The city council referred to the committee on public works the position of the Bases Conversion and Development Authority on the planned construction of a farm-to-market road project of the Department of Agriculture at Barangay Happy Hallow.
In an email to the city council dated Oct. 21, 2021, BCDA subsidiary John Hay Management Corporation President and Chief Executive Officer Allan Garcia expressed BCDA/JHMC’s opposition to the road concreting project on the ground that it would only legitimize illegal construction activities in the area.
Garcia said the proposed FMR project would legitimize a certain person’s illegal activities which include the construction of a private service road, which has no permit from the City Buildings and Architecture Office and validated by the Department of Environment and Natural Resources as unsafe to cause a landslide during a typhoon.
Garcia said illegal constructions have already caused and continue to pose alarming destruction to surrounding watershed within the barangay and it would be a mockery of the legal system if government funds allocated by the DA for the FMR will be used to legitimize and condone illegal activities.
A chunk of the mountain in the barangay has been destroyed as consequence of the illegal construction which if left unabated would cause irreversible damage to the watershed within the Camp John Hay reservation.
Garcia said the JHMC, as administrator of the BCDA over Camp John Hay, has always been supportive of government projects for the benefit of communities, but could not stay silent and passive to a mockery of government laws, alarming destruction, and to government projects being used or exploited.
Happy Hallow Punong Barangay Joseph Sacley said otherwise on JHMC’s claim. He said the proposed FMR does not benefit a certain person only but the entire barangay particularly the more than 15 residents of Purok 1 who are residing near their farms.
Sacley said the proposed FMR has been relocated for the third time from the proposed original site after being opposed by BCDA on the ground that it has a claim over the area.
Sacley said the dirt road they want to improve is not new and built by a private individual, but an old road constructed by the Americans who also turned over its maintenance to the community and the barangay.

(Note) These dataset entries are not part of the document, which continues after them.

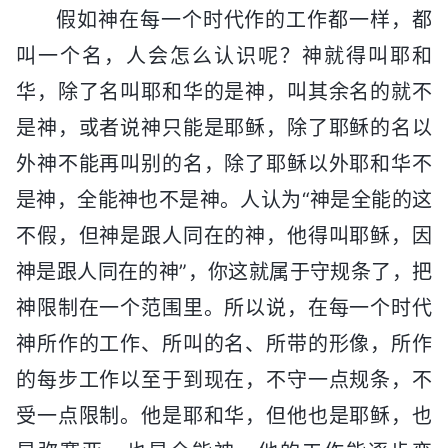
假如神在每一个时代作的工作都一样，都
叫一个名，人会怎么认识呢？神就得叫耶和
华，除了名叫耶和华的是神，叫其余名的就不
是神，或者说神只能是耶稣，除了耶稣的名以
外神不能再叫别的名，除了耶稣以外耶和华不
是神，全能神也不是神。人认为“神是全能的这
不假，但神是跟人同在的神，他得叫耶稣，因
神是跟人同在的神”，你这就属于守规条了，把
神限制在一个范围里。所以说，在每一个时代
神所作的工作、所叫的名、所带的形像，所作
的每步工作以至于到现在，不守一点规条，不
受一点限制。他是耶和华，但他也是耶稣，也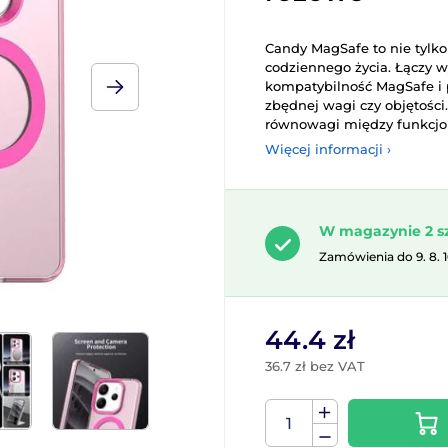
Candy MagSafe to nie tylko
codziennego życia. Łączy w
kompatybilność MagSafe i p
zbędnej wagi czy objętości.
równowagi między funkcjona
Więcej informacji ›
W magazynie 2 s
Zamówienia do 9. 8. 
44.4 zł
36.7 zł bez VAT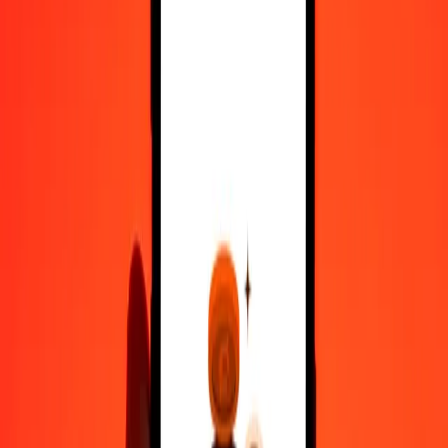
10.000
AZN
94.951,81224
LSL
Μετατρέψτε Μανάτ Αζερμπαϊτζάν σε Λότι Λεσότο
AZN
LSL
1
AZN
9,49518
LSL
5
AZN
47,47591
LSL
25
AZN
237,37953
LSL
50
AZN
474,75906
LSL
100
AZN
949,51812
LSL
500
AZN
4.747,59061
LSL
1.000
AZN
9.495,18122
LSL
10.000
AZN
94.951,81224
LSL
Μετατρέψτε Λότι Λεσότο σε Μανάτ Αζερμπαϊτζάν
LSL
AZN
1
LSL
0,10532
AZN
5
LSL
0,52658
AZN
25
LSL
2,63291
AZN
50
LSL
5,26583
AZN
100
LSL
10,53166
AZN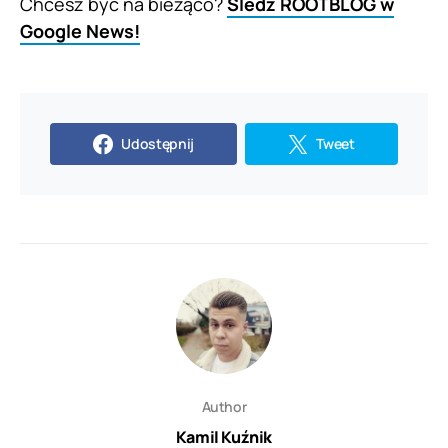
Chcesz być na bieżąco?
Śledź ROOTBLOG w
Google News!
Udostępnij
Tweet
Author
Kamil Kuźnik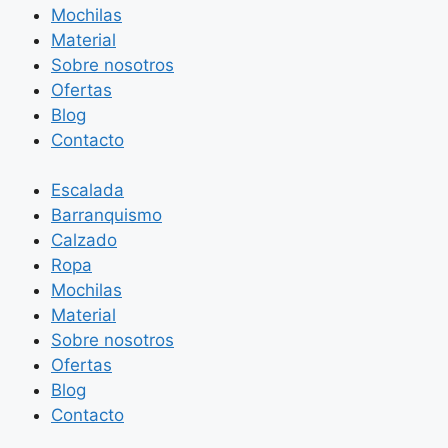
Mochilas
Material
Sobre nosotros
Ofertas
Blog
Contacto
Escalada
Barranquismo
Calzado
Ropa
Mochilas
Material
Sobre nosotros
Ofertas
Blog
Contacto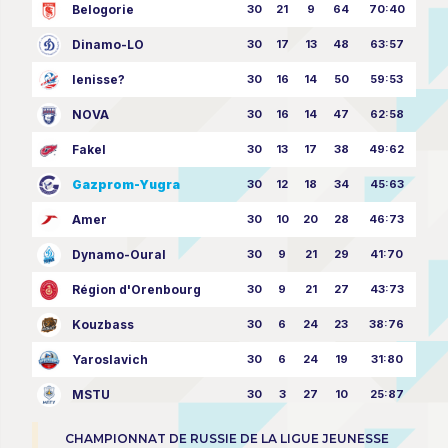
Belogorie
30
21
9
64
70:40
Dinamo-LO
30
17
13
48
63:57
Ienisse?
30
16
14
50
59:53
NOVA
30
16
14
47
62:58
Fakel
30
13
17
38
49:62
Gazprom-Yugra
30
12
18
34
45:63
Amer
30
10
20
28
46:73
Dynamo-Oural
30
9
21
29
41:70
Région d'Orenbourg
30
9
21
27
43:73
Kouzbass
30
6
24
23
38:76
Yaroslavich
30
6
24
19
31:80
MSTU
30
3
27
10
25:87
CHAMPIONNAT DE RUSSIE DE LA LIGUE JEUNESSE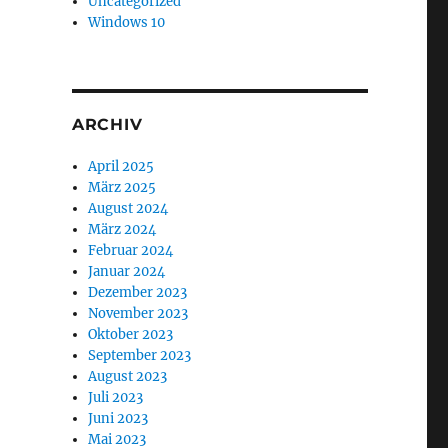
Uncategorized
Windows 10
ARCHIV
April 2025
März 2025
August 2024
März 2024
Februar 2024
Januar 2024
Dezember 2023
November 2023
Oktober 2023
September 2023
August 2023
Juli 2023
Juni 2023
Mai 2023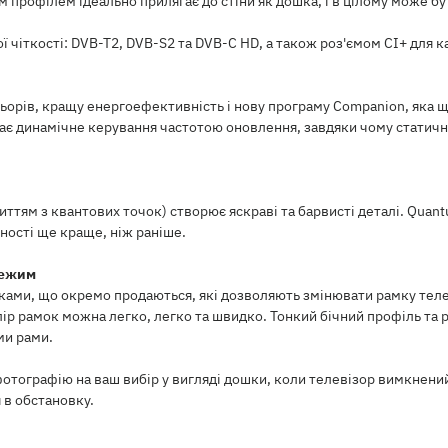
м профілем ідеально прилягає до стіни як дошка, і в цілому може б
чіткості: DVB-T2, DVB-S2 та DVB-C HD, а також роз'ємом CI+ для к
орів, кращу енергоефективність і нову програму Companion, яка 
чає динамічне керування частотою оновлення, завдяки чому стати
риттям з квантових точок) створює яскраві та барвисті деталі. Qua
ності ще краще, ніж раніше.
режим
ками, що окремо продаються, які дозволяють змінювати рамку телеві
лір рамок можна легко, легко та швидко. Тонкий бічний профіль та
ми рами.
тографію на ваш вибір у вигляді дошки, коли телевізор вимкнений. 
 в обстановку.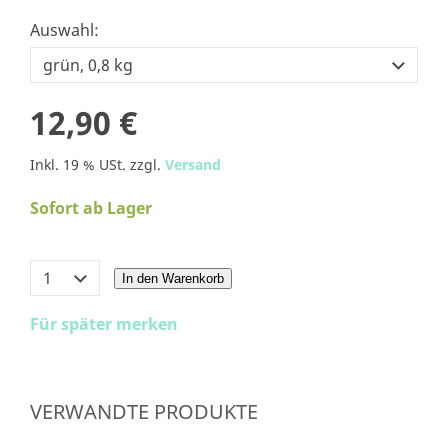
Auswahl:
12,90 €
Inkl. 19 % USt. zzgl.
Versand
Sofort ab Lager
In den Warenkorb
Für später merken
VERWANDTE PRODUKTE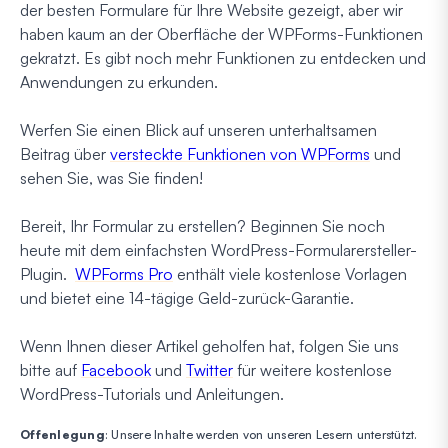
der besten Formulare für Ihre Website gezeigt, aber wir
haben kaum an der Oberfläche der WPForms-Funktionen
gekratzt. Es gibt noch mehr Funktionen zu entdecken und
Anwendungen zu erkunden.
Werfen Sie einen Blick auf unseren unterhaltsamen
Beitrag über
versteckte Funktionen von WPForms
und
sehen Sie, was Sie finden!
Bereit, Ihr Formular zu erstellen? Beginnen Sie noch
heute mit dem einfachsten WordPress-Formularersteller-
Plugin.
WPForms Pro
enthält viele kostenlose Vorlagen
und bietet eine 14-tägige Geld-zurück-Garantie.
Wenn Ihnen dieser Artikel geholfen hat, folgen Sie uns
bitte auf
Facebook
und
Twitter
für weitere kostenlose
WordPress-Tutorials und Anleitungen.
Offenlegung
: Unsere Inhalte werden von unseren Lesern unterstützt.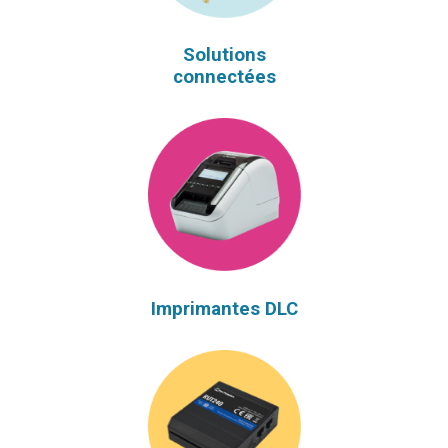
Solutions
connectées
Imprimantes DLC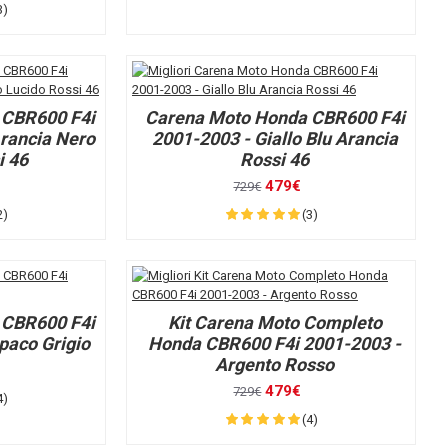
3)
 CBR600 F4i
Carena Moto Honda CBR600 F4i
Arancia Nero
2001-2003 - Giallo Blu Arancia
i 46
Rossi 46
479€
729€
2)
(3)
 CBR600 F4i
Kit Carena Moto Completo
paco Grigio
Honda CBR600 F4i 2001-2003 -
Argento Rosso
479€
729€
4)
(4)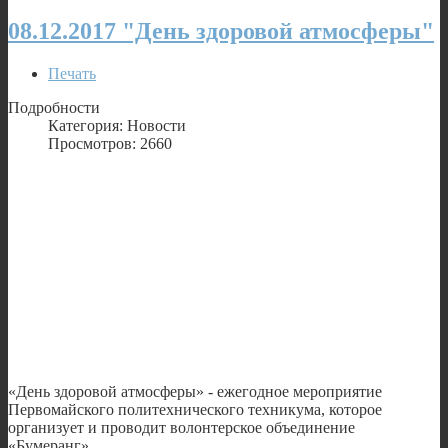
08.12.2017 "День здоровой атмосферы"
Печать
Подробности
Категория: Новости
Просмотров: 2660
«День здоровой атмосферы» - ежегодное мероприятие
Первомайского политехнического техникума, которое
организует и проводит волонтерское объединение
«Бумеранг».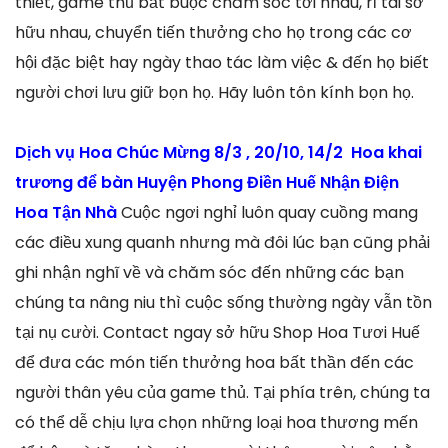
thiết, game thủ bắt buộc chăm sóc tới nhau, rỉ tai sở
hữu nhau, chuyển tiến thưởng cho họ trong các cơ
hội đặc biệt hay ngày thao tác làm việc & đến họ biết
người chơi lưu giữ bọn họ. Hãy luôn tôn kính bọn họ.
Dịch vụ Hoa Chúc Mừng 8/3 , 20/10, 14/2 Hoa khai
trương để bàn Huyện Phong Điền Huế Nhận Điện
Hoa Tận Nhà
Cuộc ngơi nghỉ luôn quay cuồng mang
các điều xung quanh nhưng mà đôi lúc bạn cũng phải
ghi nhận nghĩ về và chăm sóc đến những các bạn
chúng ta nâng niu thì cuộc sống thường ngày vẫn tồn
tại nụ cười. Contact ngay sở hữu Shop Hoa Tươi Huế
để đưa các món tiến thưởng hoa bất thần đến các
người thân yêu của game thủ. Tại phía trên, chúng ta
có thể dễ chịu lựa chọn những loại hoa thương mến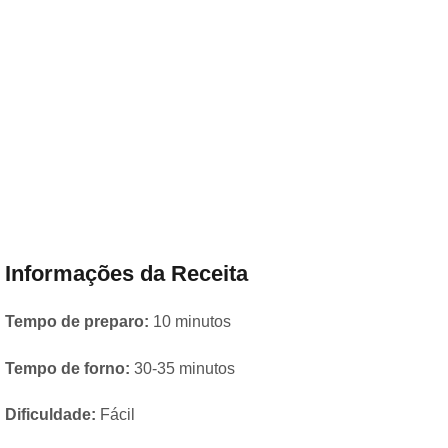
Informações da Receita
Tempo de preparo:
10 minutos
Tempo de forno:
30-35 minutos
Dificuldade:
Fácil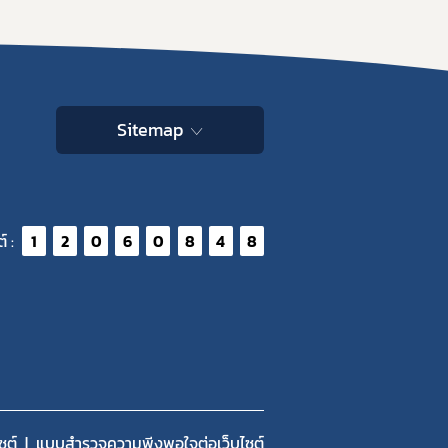
Sitemap
์ :
1
2
0
6
0
8
4
8
ซต์
แบบสำรวจความพีงพอใจต่อเว็บไซต์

He said it is the only access road for residents to their area but the BCDA disallows its improvement.
He said Happy Hallow is covered by a certificate of ancestral domain title issued by the National Commission on Indigenous People in 2009. Although BCDA later filed its opposition to the issuance of the title in 2012, the same is still awaiting final decision from the Supreme Court.
He asserts, they have legal jurisdiction on the ancestral domain including the area being claimed by BCDA as part of the Camp John Hay reservation. The metes and bounds are contained in its survey plan submitted to the city government relative to its request to Congress that passed a law segregating 13 barangays surrounding Camp John Hay.
Sacley hopes that the project which has been bid out by the Department of Public Works and Highways Baguio District Engineering Office and relocated several times will be implemented after being awarded to the contractor.
The P12.5 million worth FMR project was earlier appealed in Resolution 456, s. 2021 to BCDA and JHMC to allow its implementation in support to farming livelihood of affected families.